Pick every line from the data that holds the word "جيدا".

# Given entries
::::

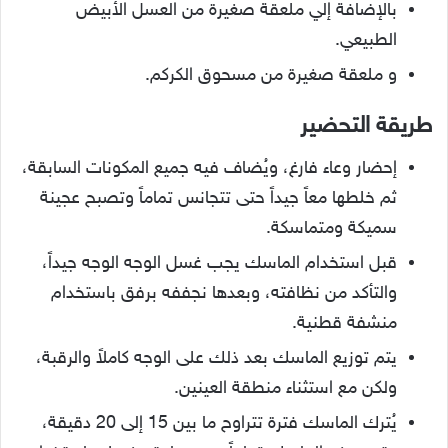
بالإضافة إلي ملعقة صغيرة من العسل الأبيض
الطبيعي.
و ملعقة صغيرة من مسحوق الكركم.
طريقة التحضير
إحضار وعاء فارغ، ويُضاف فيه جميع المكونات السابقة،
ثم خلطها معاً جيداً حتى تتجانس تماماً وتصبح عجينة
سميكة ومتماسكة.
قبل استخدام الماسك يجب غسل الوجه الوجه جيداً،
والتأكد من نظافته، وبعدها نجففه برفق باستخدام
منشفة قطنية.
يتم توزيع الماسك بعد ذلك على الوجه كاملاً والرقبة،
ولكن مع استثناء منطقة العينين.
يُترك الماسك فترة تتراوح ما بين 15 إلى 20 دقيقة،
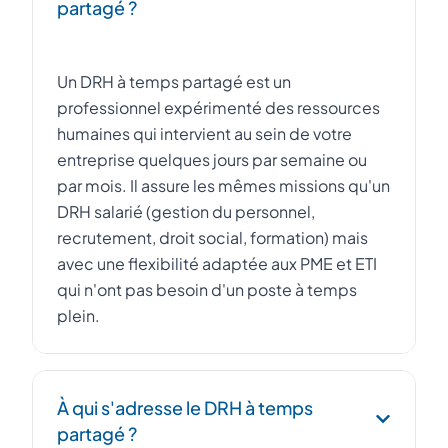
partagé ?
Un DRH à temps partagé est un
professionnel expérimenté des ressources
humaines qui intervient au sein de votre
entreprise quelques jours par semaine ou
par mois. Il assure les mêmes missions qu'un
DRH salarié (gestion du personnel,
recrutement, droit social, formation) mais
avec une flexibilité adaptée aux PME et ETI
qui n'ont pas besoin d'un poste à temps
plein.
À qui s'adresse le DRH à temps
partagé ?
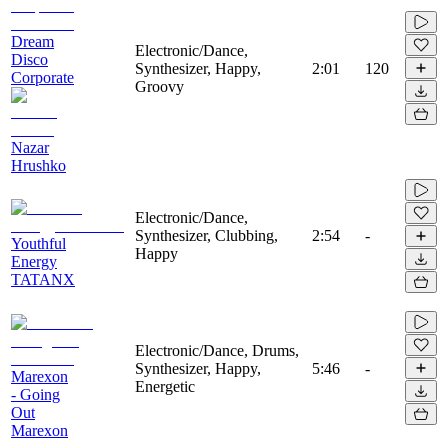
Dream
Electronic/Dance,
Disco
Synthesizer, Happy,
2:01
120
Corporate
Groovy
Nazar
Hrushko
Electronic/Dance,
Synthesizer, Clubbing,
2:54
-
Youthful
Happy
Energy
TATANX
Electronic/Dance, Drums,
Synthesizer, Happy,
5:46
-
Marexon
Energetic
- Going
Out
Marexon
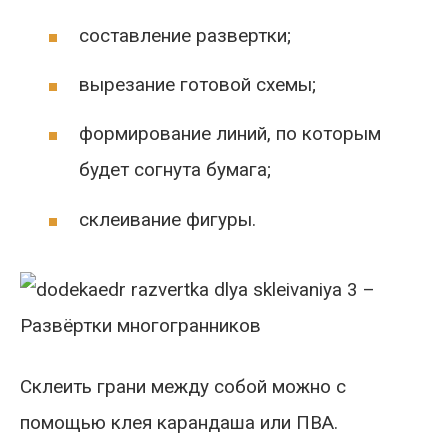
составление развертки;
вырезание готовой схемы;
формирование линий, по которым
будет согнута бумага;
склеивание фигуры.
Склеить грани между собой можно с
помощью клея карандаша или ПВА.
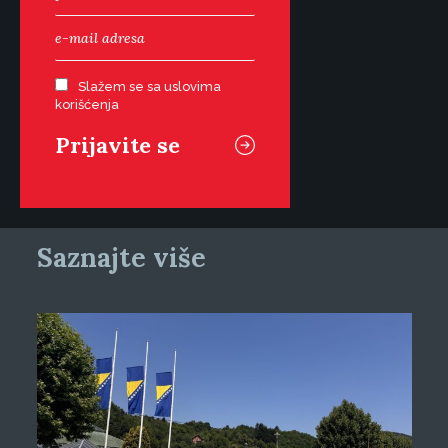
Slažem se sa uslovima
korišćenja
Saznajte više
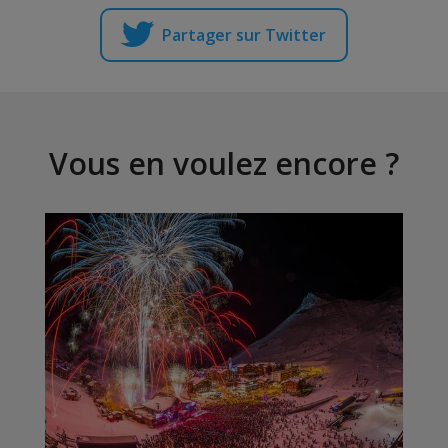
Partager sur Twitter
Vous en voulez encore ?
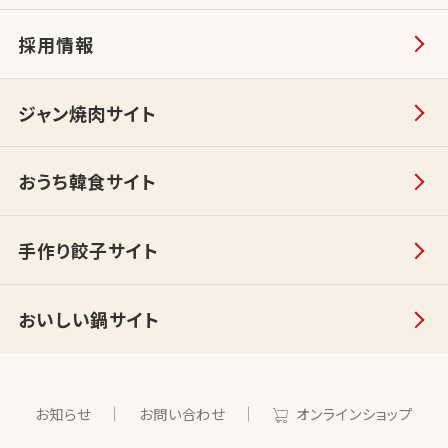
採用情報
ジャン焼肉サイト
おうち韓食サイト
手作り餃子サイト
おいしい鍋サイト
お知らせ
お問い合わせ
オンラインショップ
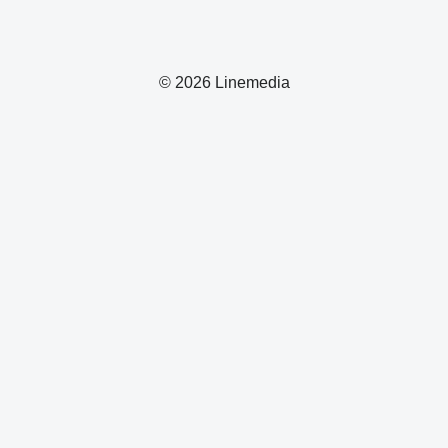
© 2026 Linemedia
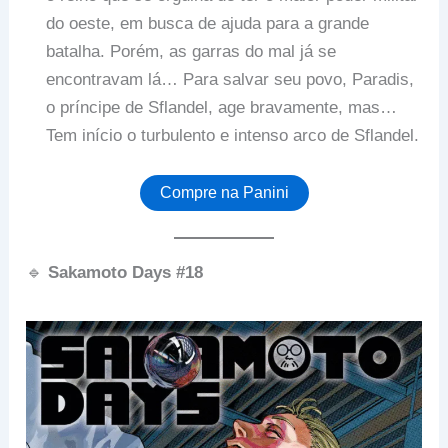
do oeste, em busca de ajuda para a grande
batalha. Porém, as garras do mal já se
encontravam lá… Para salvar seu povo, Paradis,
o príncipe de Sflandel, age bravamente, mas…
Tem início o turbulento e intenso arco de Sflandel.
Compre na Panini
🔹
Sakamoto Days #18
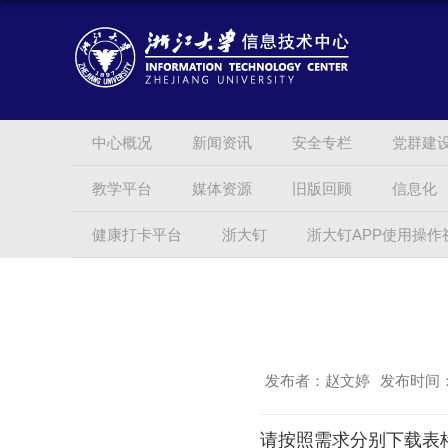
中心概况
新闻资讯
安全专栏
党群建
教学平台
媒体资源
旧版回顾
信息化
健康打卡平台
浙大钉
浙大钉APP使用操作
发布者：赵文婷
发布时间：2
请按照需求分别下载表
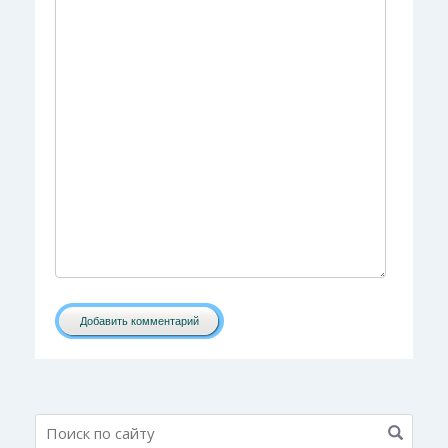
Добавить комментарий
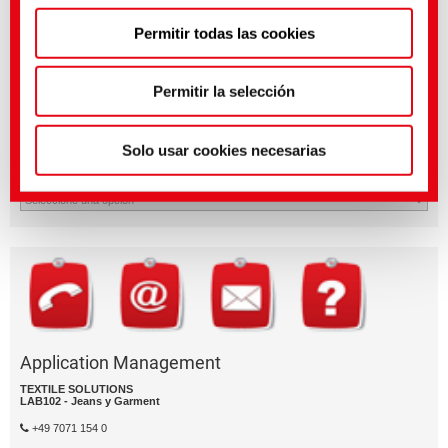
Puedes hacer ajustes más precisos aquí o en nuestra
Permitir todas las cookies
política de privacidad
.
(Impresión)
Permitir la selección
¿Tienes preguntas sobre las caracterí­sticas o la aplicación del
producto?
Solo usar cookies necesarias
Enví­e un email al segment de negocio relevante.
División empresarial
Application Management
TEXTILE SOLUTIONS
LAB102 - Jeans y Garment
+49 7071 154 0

::::

# Answer
ثم خلطها معاً جيداً حتى تتجانس تماماً وتصبح عجينة
قبل استخدام الماسك يجب غسل الوجه الوجه جيداً،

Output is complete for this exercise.